(Data excerpts)
------------------------------------
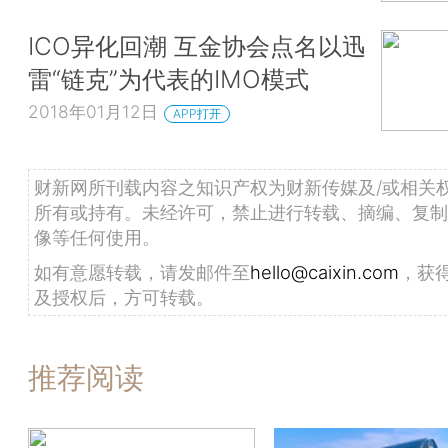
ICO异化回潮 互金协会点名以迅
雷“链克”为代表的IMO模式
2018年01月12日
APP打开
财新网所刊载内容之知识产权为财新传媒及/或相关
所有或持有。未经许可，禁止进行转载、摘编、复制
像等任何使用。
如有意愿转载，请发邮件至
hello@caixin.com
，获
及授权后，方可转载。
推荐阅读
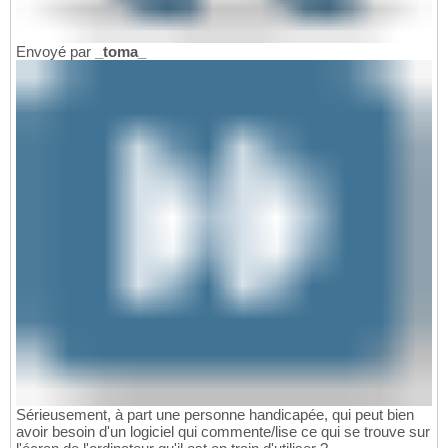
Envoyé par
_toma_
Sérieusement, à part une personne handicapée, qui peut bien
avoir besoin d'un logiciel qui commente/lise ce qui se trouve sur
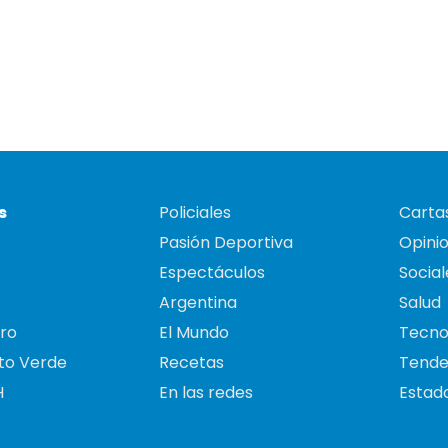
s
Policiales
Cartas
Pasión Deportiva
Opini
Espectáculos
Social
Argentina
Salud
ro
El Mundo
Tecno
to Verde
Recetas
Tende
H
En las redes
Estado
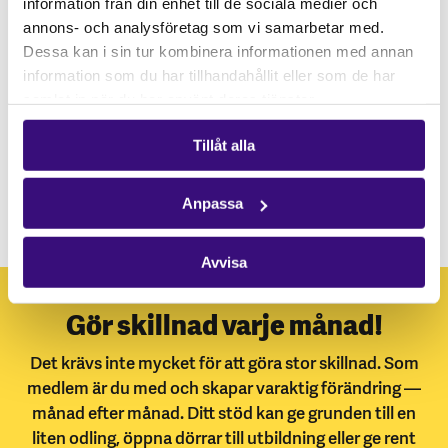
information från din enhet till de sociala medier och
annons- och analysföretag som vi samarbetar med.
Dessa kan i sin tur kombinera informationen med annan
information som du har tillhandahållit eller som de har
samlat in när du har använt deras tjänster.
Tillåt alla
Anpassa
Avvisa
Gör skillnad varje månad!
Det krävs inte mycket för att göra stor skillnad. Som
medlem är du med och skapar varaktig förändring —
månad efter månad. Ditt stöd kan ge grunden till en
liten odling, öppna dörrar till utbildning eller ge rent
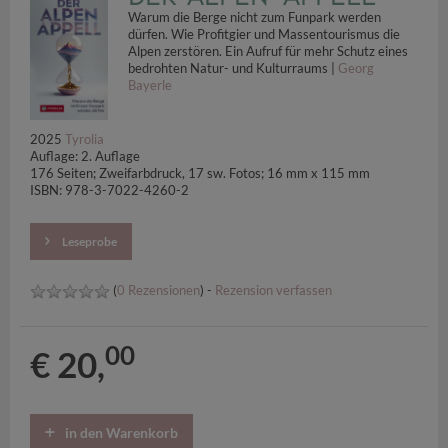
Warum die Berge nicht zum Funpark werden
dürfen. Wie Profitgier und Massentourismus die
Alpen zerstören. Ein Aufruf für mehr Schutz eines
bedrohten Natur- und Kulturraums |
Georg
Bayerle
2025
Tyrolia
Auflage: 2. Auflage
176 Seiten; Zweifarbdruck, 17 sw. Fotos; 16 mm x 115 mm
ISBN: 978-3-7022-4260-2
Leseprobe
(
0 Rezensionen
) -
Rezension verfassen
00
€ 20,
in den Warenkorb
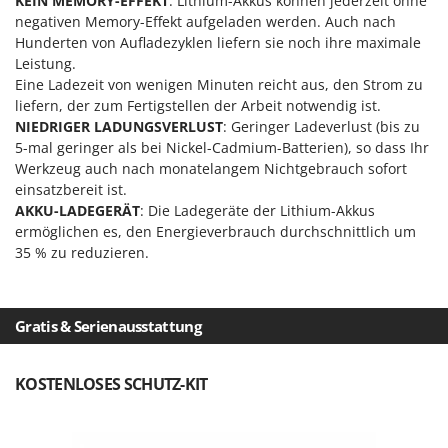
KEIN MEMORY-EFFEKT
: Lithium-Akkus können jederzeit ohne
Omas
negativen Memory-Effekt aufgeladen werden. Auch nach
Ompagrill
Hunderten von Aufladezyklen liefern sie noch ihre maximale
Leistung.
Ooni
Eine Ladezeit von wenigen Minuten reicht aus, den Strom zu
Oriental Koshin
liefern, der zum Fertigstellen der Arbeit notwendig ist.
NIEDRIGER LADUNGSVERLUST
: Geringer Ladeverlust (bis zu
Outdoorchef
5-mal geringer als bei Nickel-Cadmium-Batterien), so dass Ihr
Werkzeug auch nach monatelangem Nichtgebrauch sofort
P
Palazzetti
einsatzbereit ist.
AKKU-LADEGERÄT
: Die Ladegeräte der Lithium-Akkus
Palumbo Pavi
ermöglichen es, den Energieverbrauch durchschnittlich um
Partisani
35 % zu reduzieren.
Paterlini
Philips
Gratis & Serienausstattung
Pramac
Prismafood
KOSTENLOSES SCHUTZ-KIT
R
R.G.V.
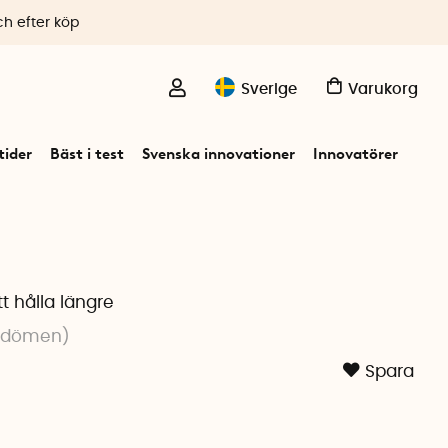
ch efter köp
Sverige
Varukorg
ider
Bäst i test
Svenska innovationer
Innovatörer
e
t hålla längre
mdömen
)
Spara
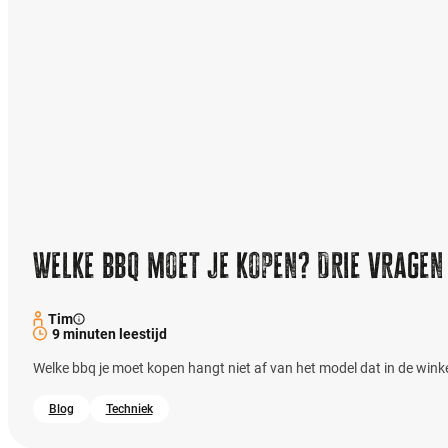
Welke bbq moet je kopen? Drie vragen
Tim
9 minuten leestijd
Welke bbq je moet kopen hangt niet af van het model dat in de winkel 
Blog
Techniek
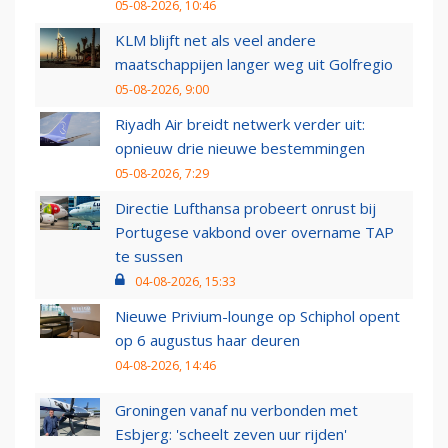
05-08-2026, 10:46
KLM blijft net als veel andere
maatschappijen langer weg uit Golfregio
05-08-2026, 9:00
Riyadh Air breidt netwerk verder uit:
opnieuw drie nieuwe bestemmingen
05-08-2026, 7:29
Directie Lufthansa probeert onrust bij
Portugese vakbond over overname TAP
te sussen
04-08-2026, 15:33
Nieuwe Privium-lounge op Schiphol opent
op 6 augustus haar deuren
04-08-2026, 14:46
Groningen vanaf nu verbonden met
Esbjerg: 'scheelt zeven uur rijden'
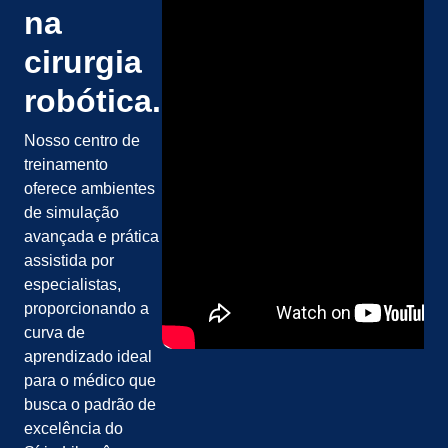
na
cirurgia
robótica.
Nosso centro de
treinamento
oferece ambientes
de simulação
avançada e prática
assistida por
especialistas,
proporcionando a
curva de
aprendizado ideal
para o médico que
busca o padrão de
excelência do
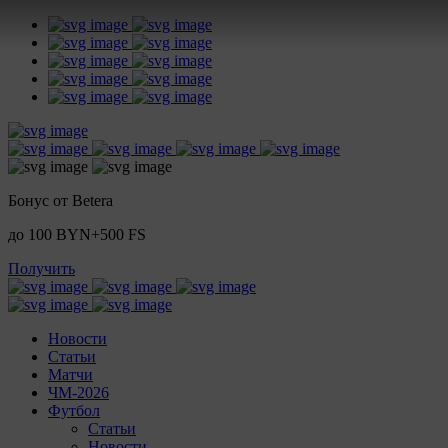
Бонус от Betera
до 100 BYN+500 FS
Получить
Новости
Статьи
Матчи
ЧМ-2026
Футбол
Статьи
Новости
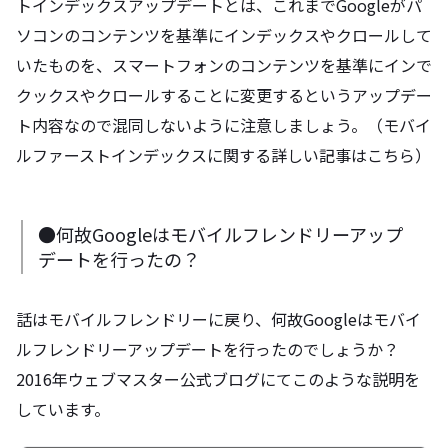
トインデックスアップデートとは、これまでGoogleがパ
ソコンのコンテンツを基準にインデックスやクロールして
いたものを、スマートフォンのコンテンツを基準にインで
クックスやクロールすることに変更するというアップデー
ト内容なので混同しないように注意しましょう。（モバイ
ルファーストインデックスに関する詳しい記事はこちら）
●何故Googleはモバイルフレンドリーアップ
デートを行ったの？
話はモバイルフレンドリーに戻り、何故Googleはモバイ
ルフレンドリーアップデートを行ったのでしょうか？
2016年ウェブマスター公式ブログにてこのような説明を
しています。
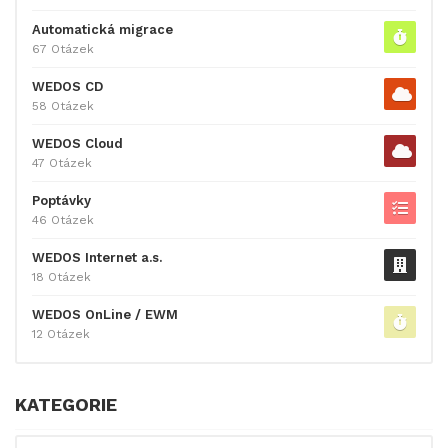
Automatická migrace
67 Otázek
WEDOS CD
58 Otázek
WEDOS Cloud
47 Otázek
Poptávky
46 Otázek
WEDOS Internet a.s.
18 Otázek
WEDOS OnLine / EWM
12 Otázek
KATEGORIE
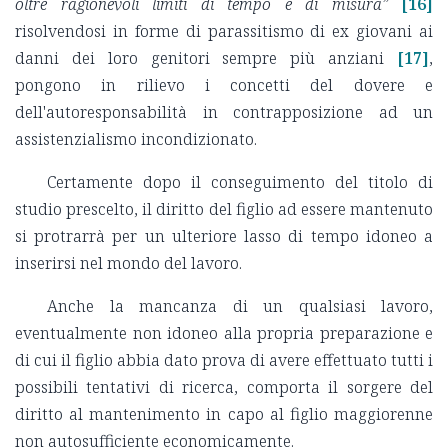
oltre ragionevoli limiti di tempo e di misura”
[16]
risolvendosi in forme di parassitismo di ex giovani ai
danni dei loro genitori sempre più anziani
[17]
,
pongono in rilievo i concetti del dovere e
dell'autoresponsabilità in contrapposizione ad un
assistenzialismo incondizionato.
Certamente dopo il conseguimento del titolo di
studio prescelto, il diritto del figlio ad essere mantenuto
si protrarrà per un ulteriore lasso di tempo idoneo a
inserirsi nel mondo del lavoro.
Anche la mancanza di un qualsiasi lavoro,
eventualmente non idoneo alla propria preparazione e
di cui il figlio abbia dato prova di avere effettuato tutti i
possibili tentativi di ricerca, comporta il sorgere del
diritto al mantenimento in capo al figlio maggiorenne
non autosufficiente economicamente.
------------------------------------
--- What you will do ---
In the records above, find the line with "财新网所刊载内容之知识产权为财新传媒及/或相关" and the line with "annons- och analysföretag"; please transcribe exactly those two lines and all lines between them, omitting any picture.

--- Answer ---
财新网所刊载内容之知识产权为财新传媒及/或相关
所有或持有。未经许可，禁止进行转载、摘编、复制
像等任何使用。
如有意愿转载，请发邮件至
hello@caixin.com
，获
及授权后，方可转载。
推荐阅读
Envoyé par
_toma_
Sérieusement, à part une personne handicapée, qui peut bien
avoir besoin d'un logiciel qui commente/lise ce qui se trouve sur
s
Policiales
Cartas
Pasión Deportiva
Opini
Espectáculos
Social
Argentina
Salud
ro
El Mundo
Tecno
to Verde
Recetas
Tende
H
En las redes
Estado
information från din enhet till de sociala medier och
annons- och analysföretag som vi samarbetar med.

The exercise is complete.